Bildung, Freiheit und Leidenschaft – 3 Begriffe, die leider viel zu selten in einen Zusammenhang gebracht werden. Eigentlich gilt in den meisten Fällen ein sehr unfreiheitlicher Bildungsgedanke: Kind, werd was, womit Du Geld verdienen kannst, Du sollst auf eigenen Füßen stehen können. Werd doch Informatiker und Deine Zukunft ist sicher.
Was aber, wenn das Kind gar kein Informatiker werden WILL? – Wenn die eigene Leidenschaft in eine ganz andere Richtung geht? – Wenn Kind eigentlich freiheitlich entscheiden möchte? – Als Vater von 4 Kindern im Alter von 5, 7, 12 und 16 Jahren könnte ich dazu Einiges sagen. Aber das muss ich nicht, denn kürzlich stolperte ich auf facebook über einen Kommentar des heutigen saatkorn. Gastautoren Ali Mahlodji, der seine Gedanken zu Bildung, Freiheit und Leidenschaft so aufgeschrieben hat, wie ich es definitiv nicht besser könnte. Von daher danke ich Ali für sein OK, seine Gedanken als Gastautor auf saatkorn. zweitzuverwerten.
Auf geht’s, Vorhang auf für Ali Mahlodji zum Thema Bildung:
Wir haben aktuell die Thematik, dass „die Wirtschaft“ das Bildungswesen auffordert, endlich die richtigen Fächer zu unterrichten. Oft wird von Programmieren und ähnlichen Bereichen geredet und was man immer öfter hört, sind großspurige Aussagen a la „die Wirtschaft bekommt nicht die Leute, die es braucht“. Okay … mag stimmen und ja, wir sind nicht so aufgestellt, wie es die technische Wirtschaftswelt gerne hätte.
Stimmt.
Doch, was passiert denn, wenn wir das Bildungswesen daran ausrichten, dass alle Schüler darauf vorbereitet werden? – Es bedeutet, man sieht sich die Anforderungen der Wirtschaft an und dann passt man danach den Lehrplan an. Also ca. so wie am Anfang der Industrialisierung, wo es die Anforderung der Wirtschaft war, die dazu geführt hat, dass wir alle Kinder gleich benoten, alle das selbe lernen und das System so aufgestellt war, dass Gehorsam vor „Neugierde“ gestellt wurde.

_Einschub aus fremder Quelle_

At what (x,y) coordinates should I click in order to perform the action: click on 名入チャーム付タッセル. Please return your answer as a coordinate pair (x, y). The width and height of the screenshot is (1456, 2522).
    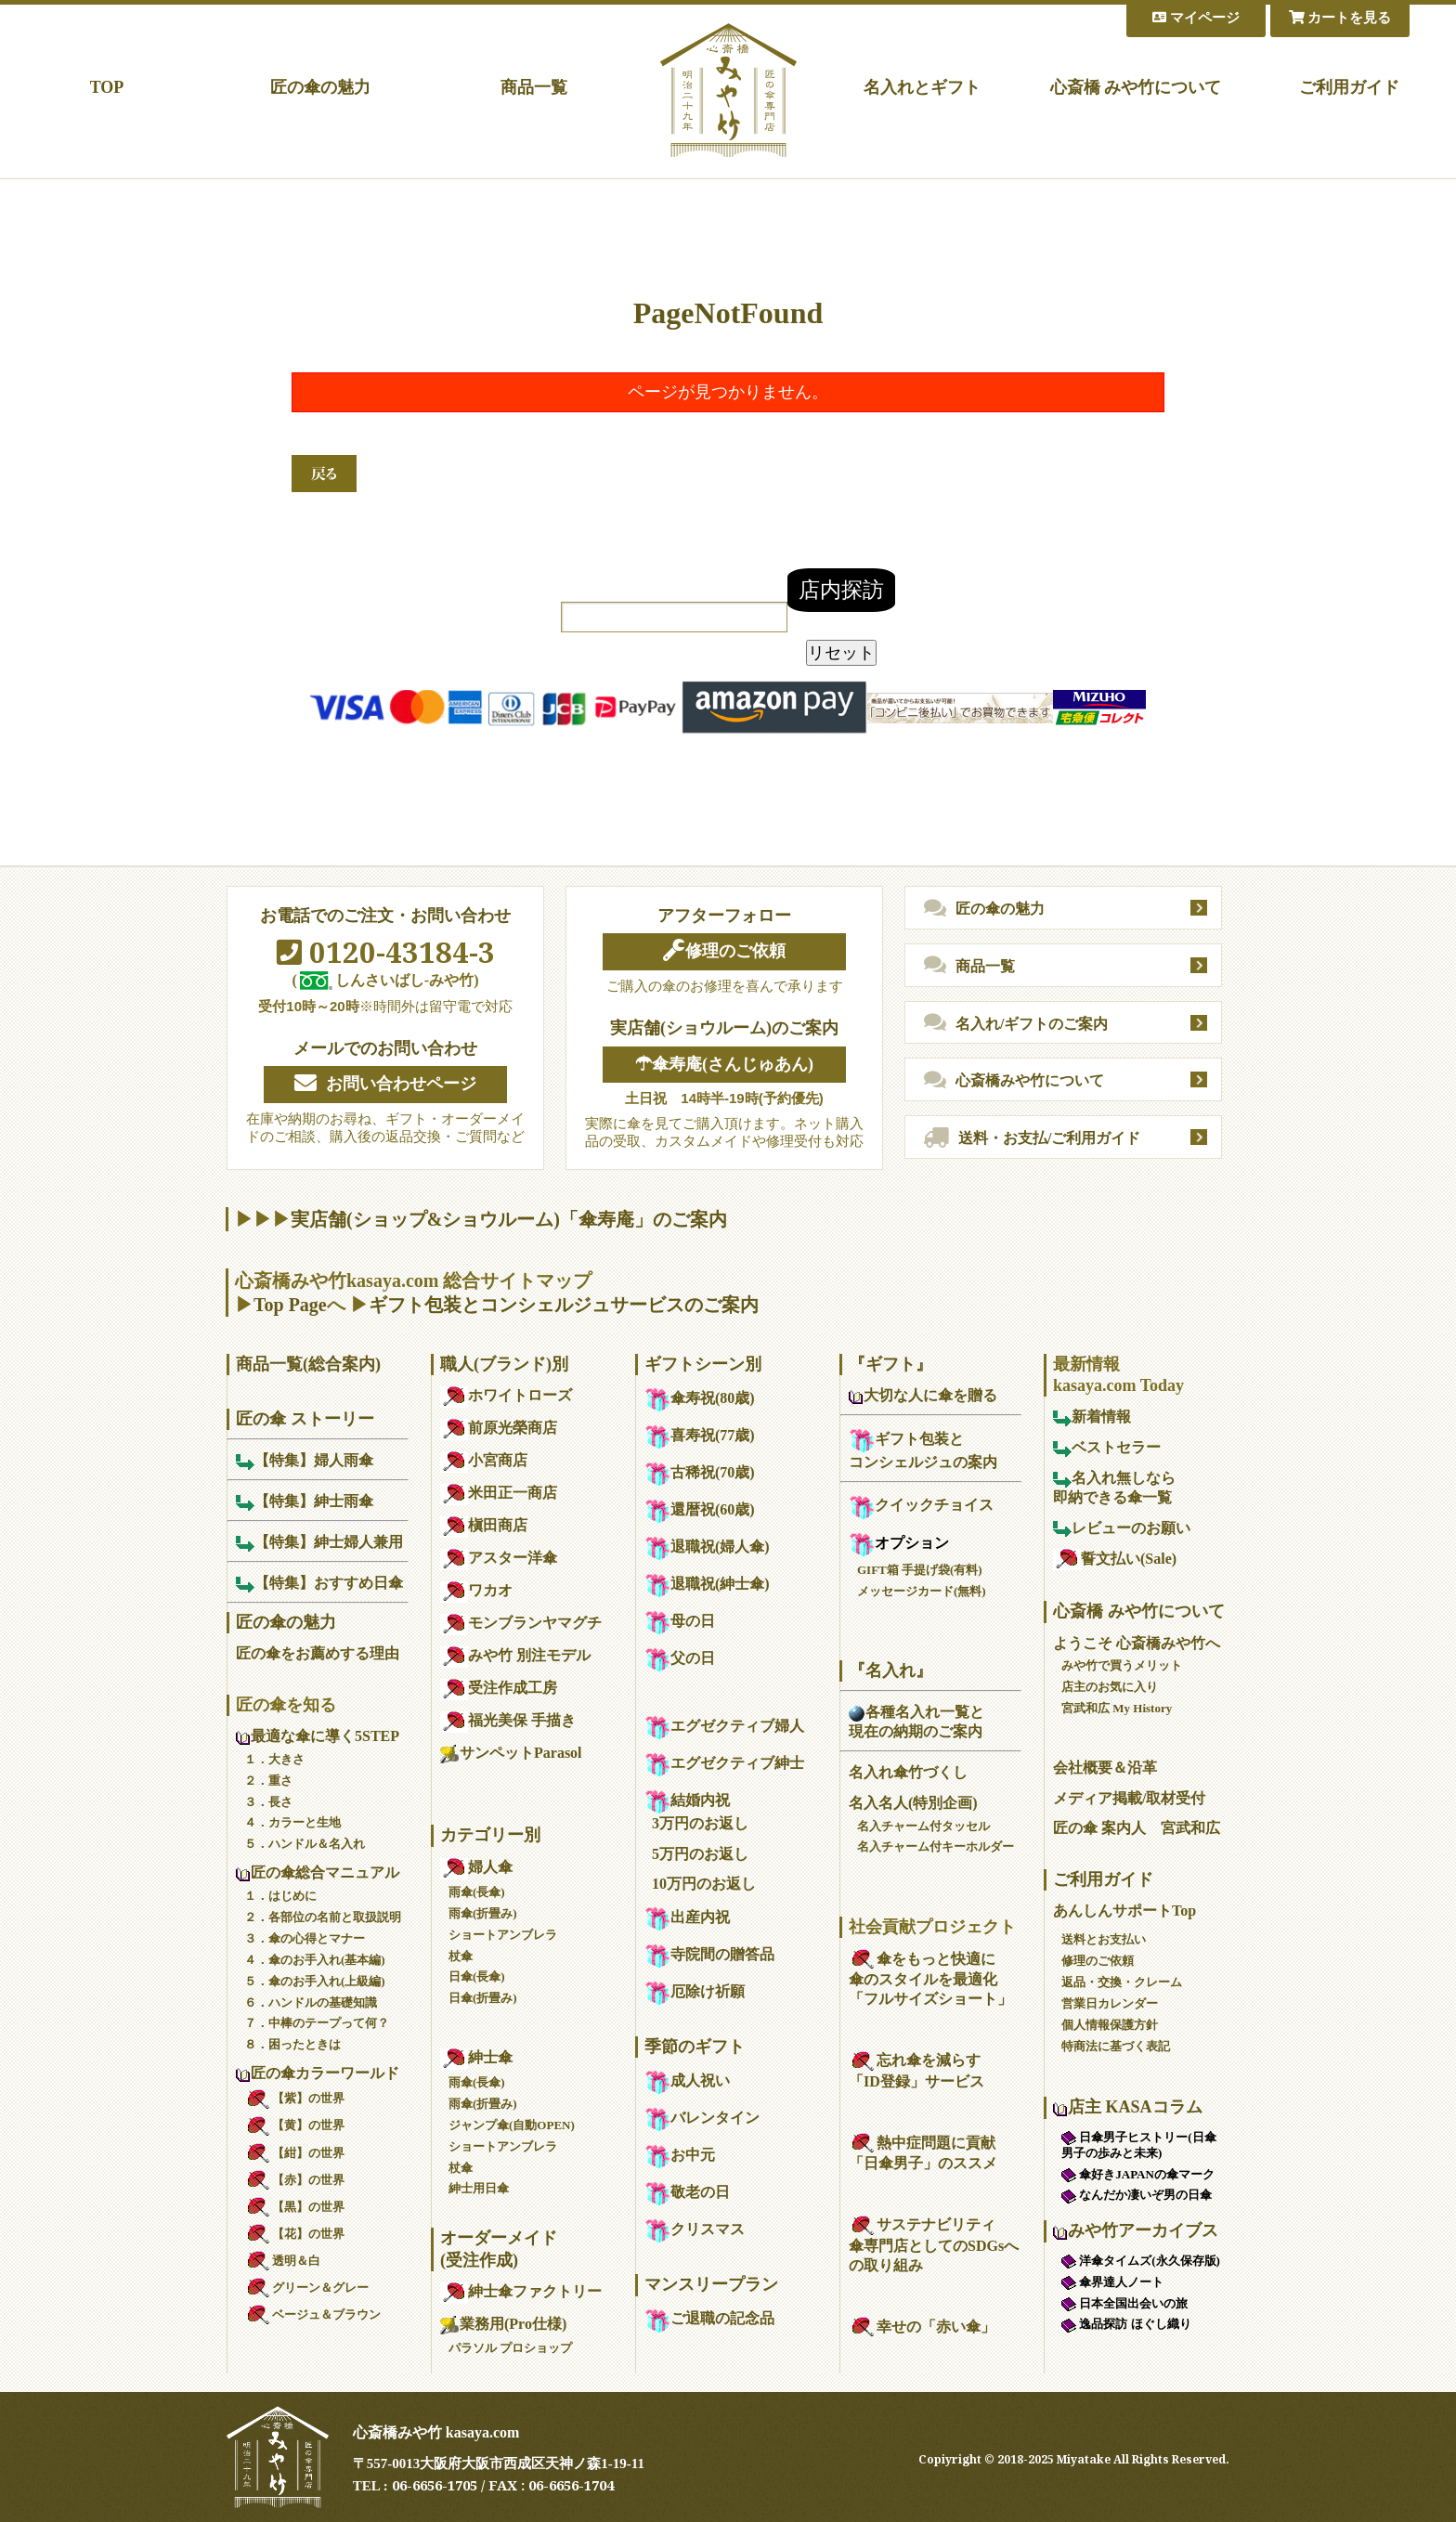
    Looking at the image, I should click on (923, 1826).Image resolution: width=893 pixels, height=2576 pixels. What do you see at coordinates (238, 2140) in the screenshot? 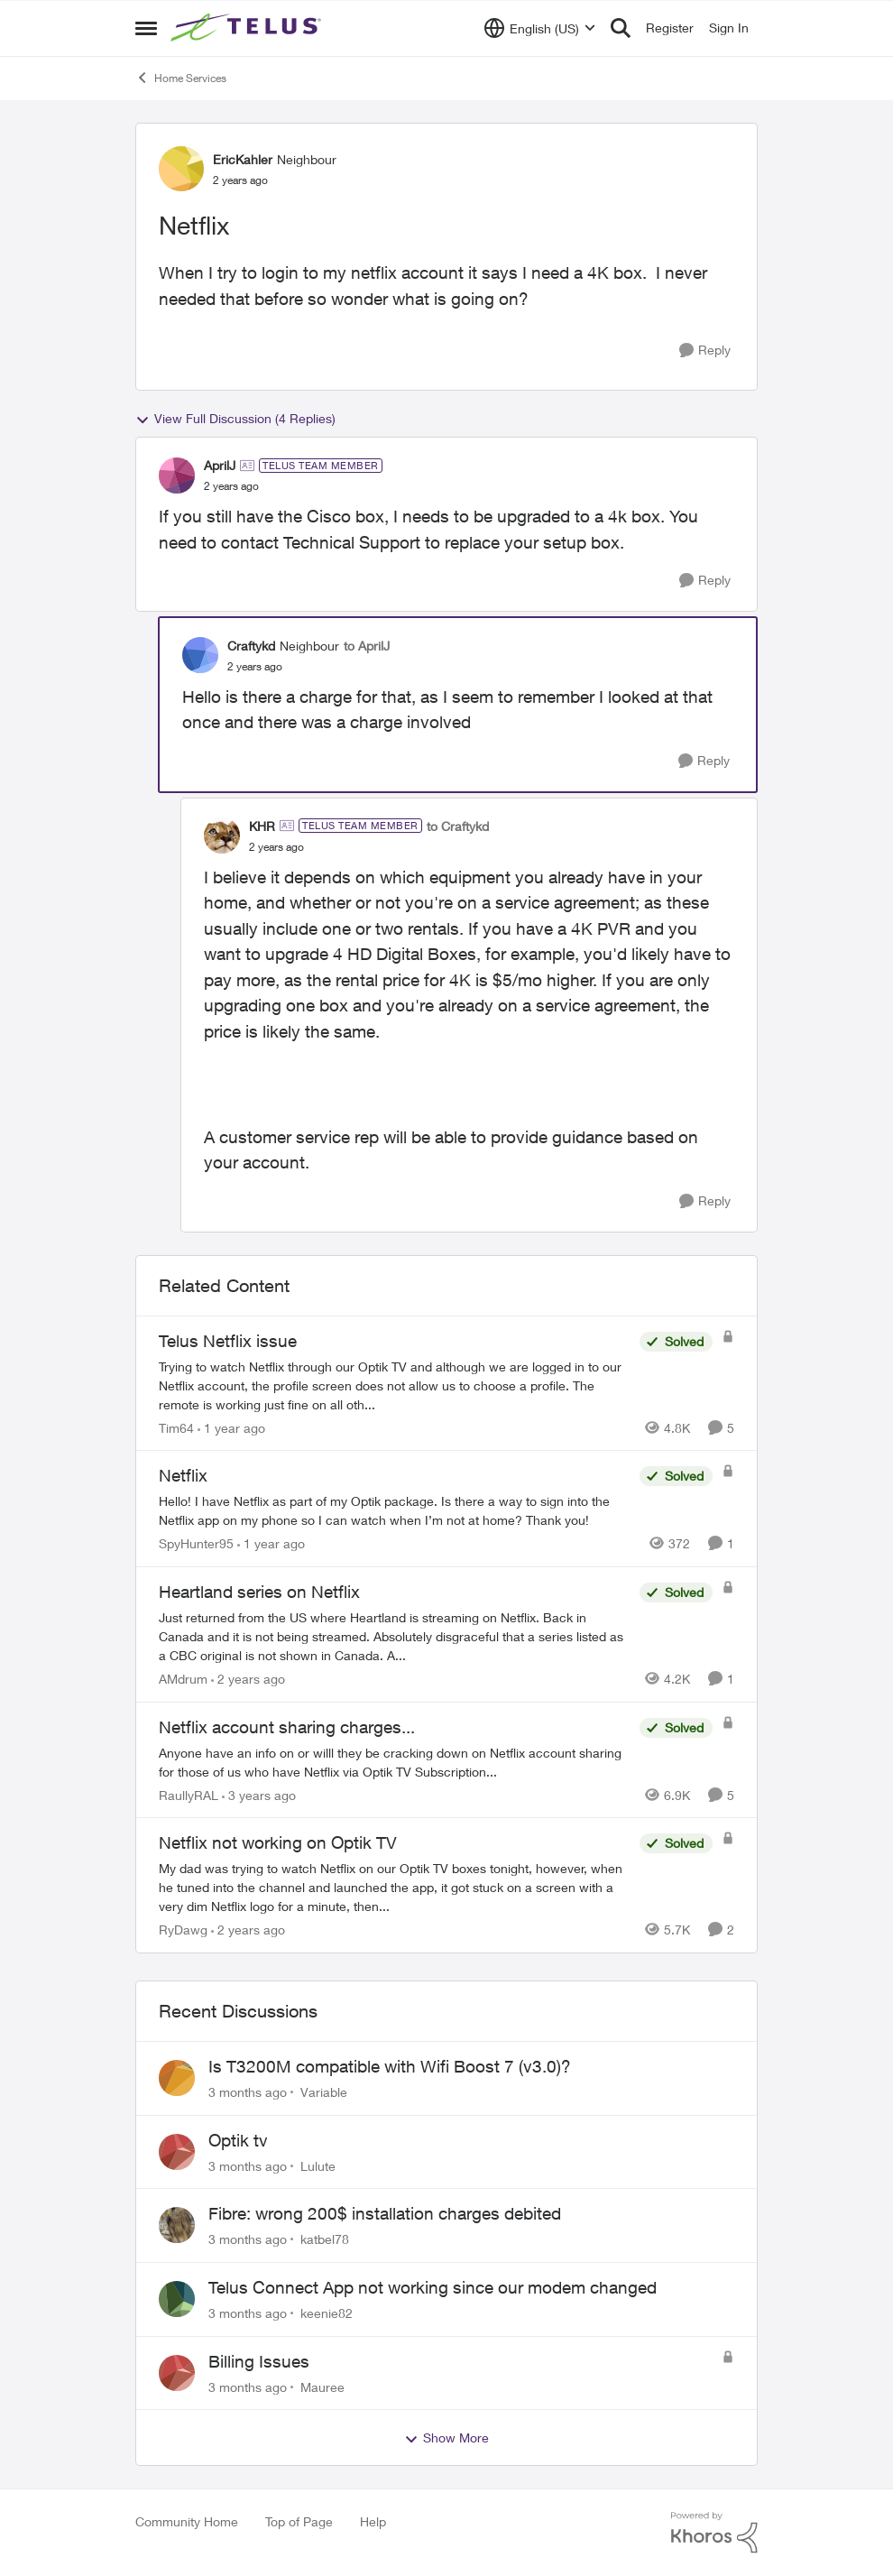
I see `Optik tv` at bounding box center [238, 2140].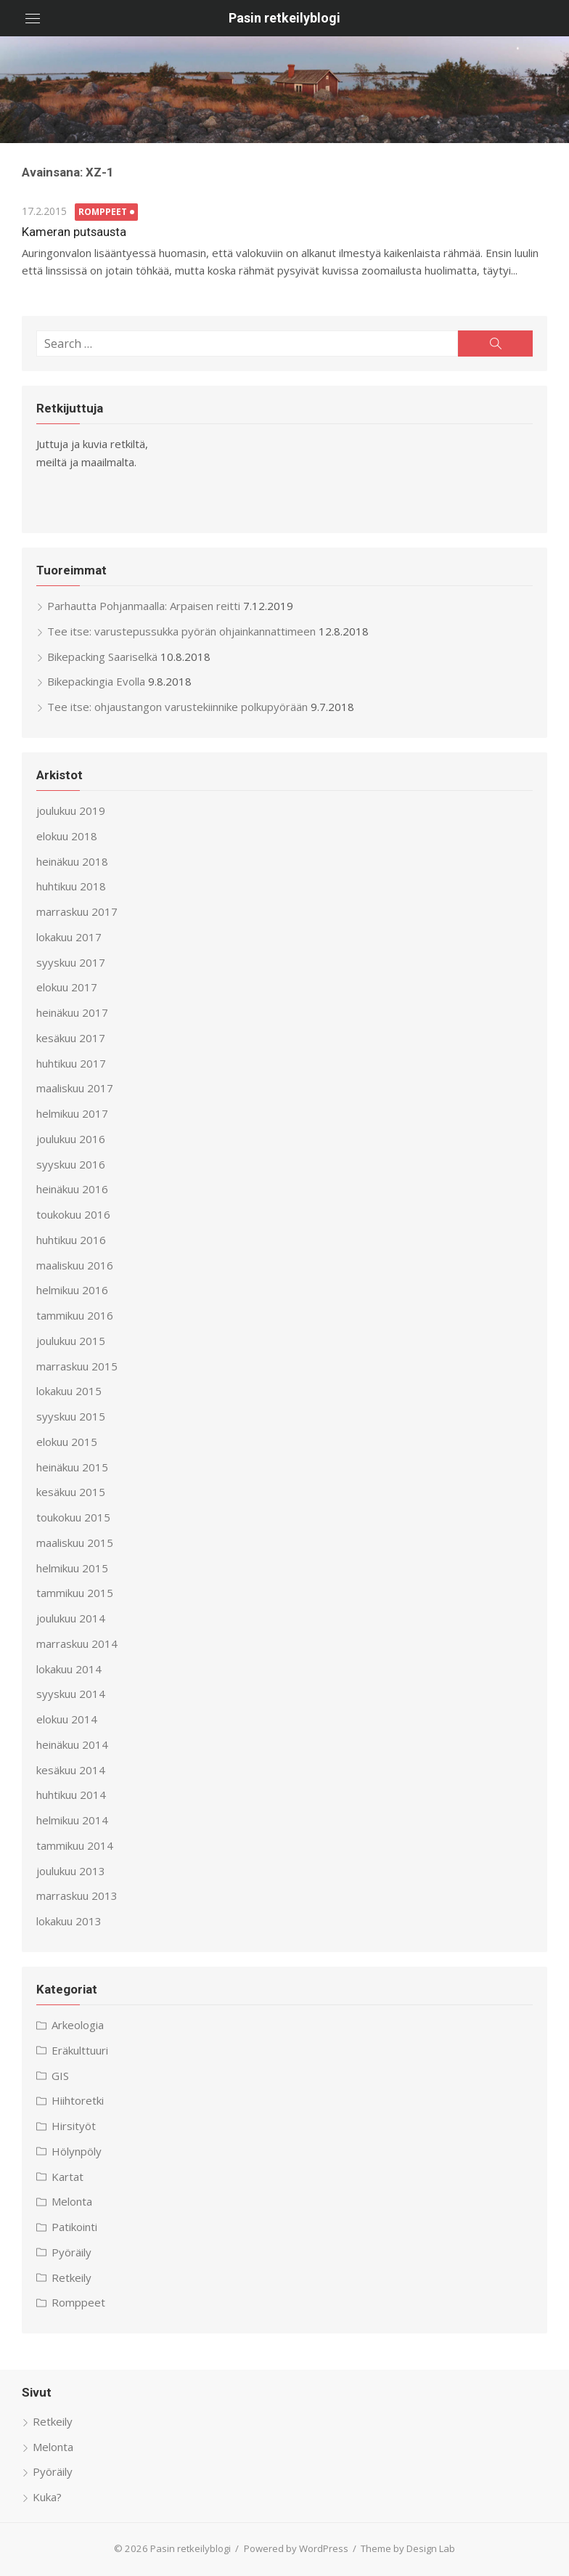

Heute schimpfen viele, die bisher NULL für Bildung getan haben, über das System und fordern den selben Vorgang, wie schon damals am Anbeginn der Industrialisierung. Nämlich, das Kinder als Objekte zu Wünschen der Wirtschaft degradiert werden. Wenn in Kind einfach kein Programmieren oder technische Fächer mag und es keine Neugierde und Lust hervorruft, ist es fatal, arrogant und kurzsichtig, diesen Kindern zu raten, dass sie das lernen sollen, „weil es da mal gute Jobchancen gibt“.
Es herrscht hier ein hochgradiger Denkfehler vor.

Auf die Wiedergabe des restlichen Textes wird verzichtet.